El Ingeniero y compañero Carles Salas ha presentado la cuarta Guía Técnica promovida por el Grupo de Trabajo sobre PRLV del Colegio de Ingenieros Industriales de Catalunya. Recoge una síntesis de los resultados del estudio dirigido por el INSHT y realizado por el Cerpie de la UPC sobre la relevancia de las acciones preventivas en materia de riesgos laborales viarios que mayormente están aplicando las empresas, junto a su previsible rentabilidad. Adicionalmente, se aporta información del estudio sobre costes del absentismo derivados de los accidentes laborales viarios, realizado por la Mutua EGARSAT, y finalmente, los datos aportados por la Generalitat de Catalunya (Departament d’Empresa i Ocupació) sobre los resultados del estudio sobre la repercusión de los costes de la siniestralidad laboral viaria en los trabajadores, la empresa y la sociedad. Hoy recogemos su apartado de INTRODUCCIÓN que ya, en si mismo, revela la importancia de la temática..
17 Enero 2018

Estamos inmersos en un modelo de movilidad en nuestra sociedad que no es ni saludable ni sostenible. Una evidencia de ello es el creciente número de desplazamientos cotidianos que las personas realizan en vehículo privado en su vida diaria, y en particular por la ocasionada por su actividad laboral, con una dedicación importante de tiempo al tener que recorrer distancias cada vez mayores. A consecuencia de ello, se generan muchísimos accidentes laborales de tráfico (ALT), cuyos costes recaen mayormente sobre quienes los sufren, los trabajadores, y en segundo término sobre la sociedad, que a través del Estado ofrece las prestaciones  sanitarias y económicas requeridas a las personas afectadas. Las empresas sufren también los costes derivados de los accidentes laborales, aunque en menor proporción.

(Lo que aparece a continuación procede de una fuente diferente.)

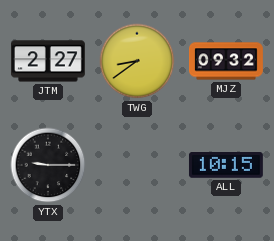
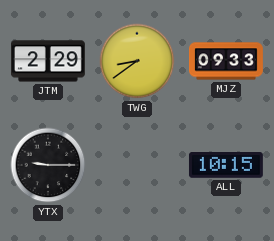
JTM: 2:27 -> 2:29
MJZ: 09:32 -> 09:33
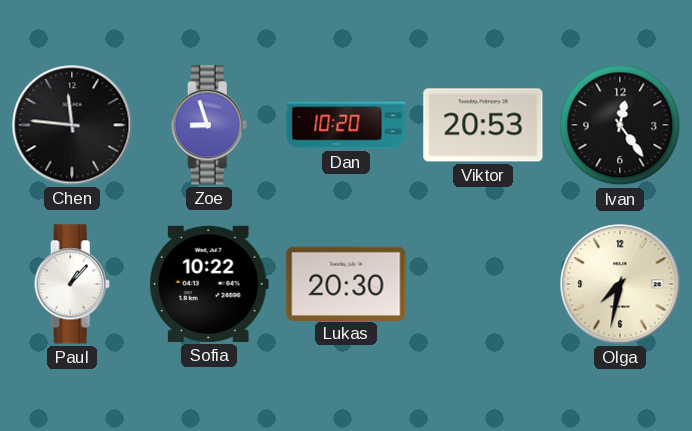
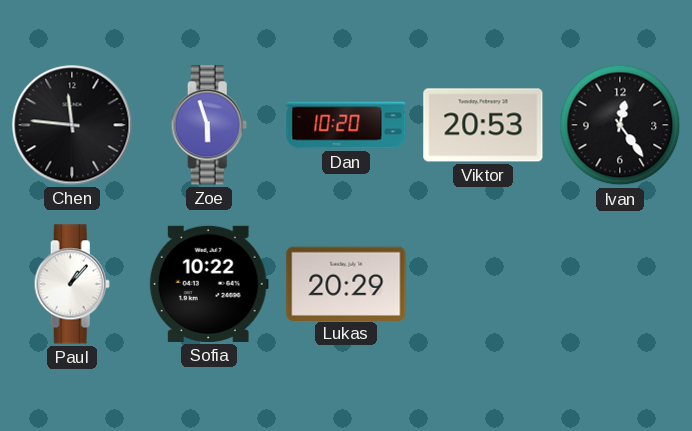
Zoe: 8:57 -> 5:57
Lukas: 20:30 -> 20:29
Olga: 7:32 -> none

Así, según un reciente estudio de la Generalitat de Catalunya, la distribución de costes se produce de la siguiente manera: los costes que recaen sobre el trabajador son el 74%, sobre la sociedad el 21% y sobre la empresa solo el 5%. Pero no por ello los costes que recaen sobre la empresa son importantes y repercuten en el beneficio empresarial. La acción preventiva que las empresas realicen para reducir los accidentes laborales y en particular los ALT es trascendental por la repercusión directa en el comportamiento del trabajador y en los elementos materiales y organizativos que lo determinan (vehículos, vías de circulación y organización del trabajo).

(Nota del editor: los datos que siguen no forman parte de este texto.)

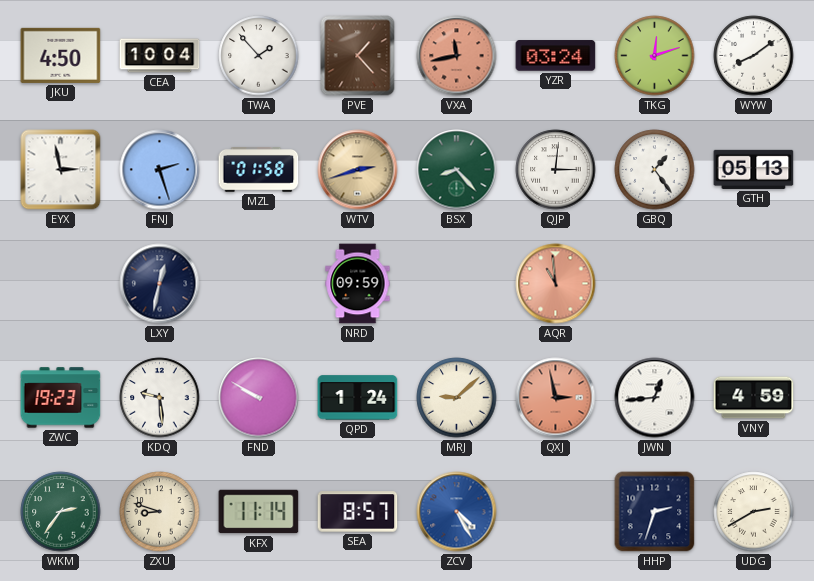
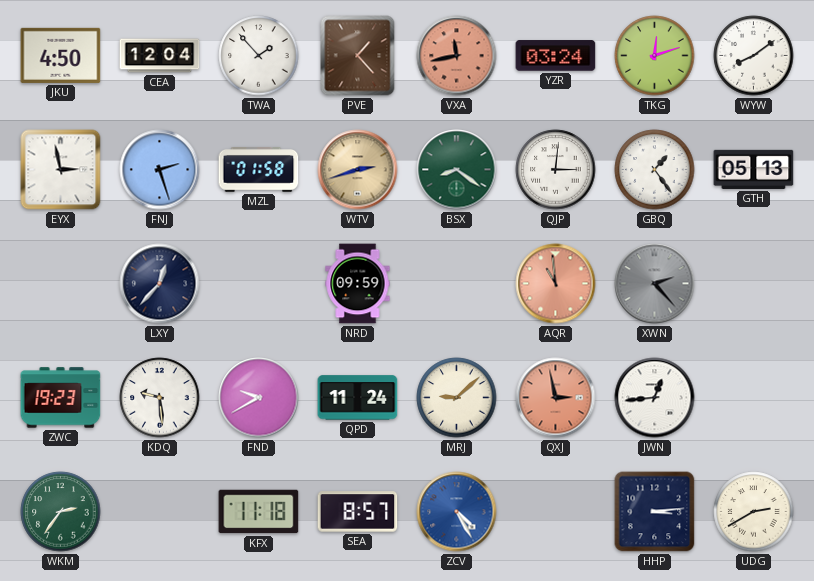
CEA: 10:04 -> 12:04
BSX: 8:23 -> 8:21
LXY: 12:32 -> 12:37
XWN: none -> 2:23
FND: 9:50 -> 9:40
QPD: 1:24 -> 11:24
VNY: 4:59 -> none
ZXU: 8:48 -> none
KFX: 11:14 -> 11:18
HHP: 2:33 -> 3:14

Además de los accidentes laborales de tráfico, sean en misión o “in itínere” se han de considerar también los efectos nocivos generados por:

                       -Las emisiones contaminantes y sus efectos sobre la salud

                        -El consumo ineficiente de recursos energéticos

                        -El impacto en el territorio y en la vida urbana

                        -Los tiempos perdidos  en las congestiones viarias

                        -La exclusión social generada por razones de movilidad

Todo ello genera un impacto social, económico y ambiental intolerable que reduce la competitividad del sistema productivo y daña la salud de los trabajadores y de la sociedad.

Los costes de la movilidad superan el 7% del PIB europeo, siendo los costes derivados de la externalidad los más importantes a tener en cuenta, ya que estos costes dimensionan los efectos colaterales que no son considerados como un coste que debe pagar el usuario del vehículo a la hora de conducir; además, los costes derivados de la pérdida de tiempos por congestión del tráfico se evalúan en torno al 1% del PIB.  El mayor impacto se produce en el transporte por carretera. Según apunta la UE, la distribución de los costes generados por la movilidad, se distribuyen de la siguiente forma:

                        30% cambio climático

                        27% contaminación atmosférica

                        24% accidentes de tráfico

                        19 % otros (ruido, impacto en naturaleza-urbano etc.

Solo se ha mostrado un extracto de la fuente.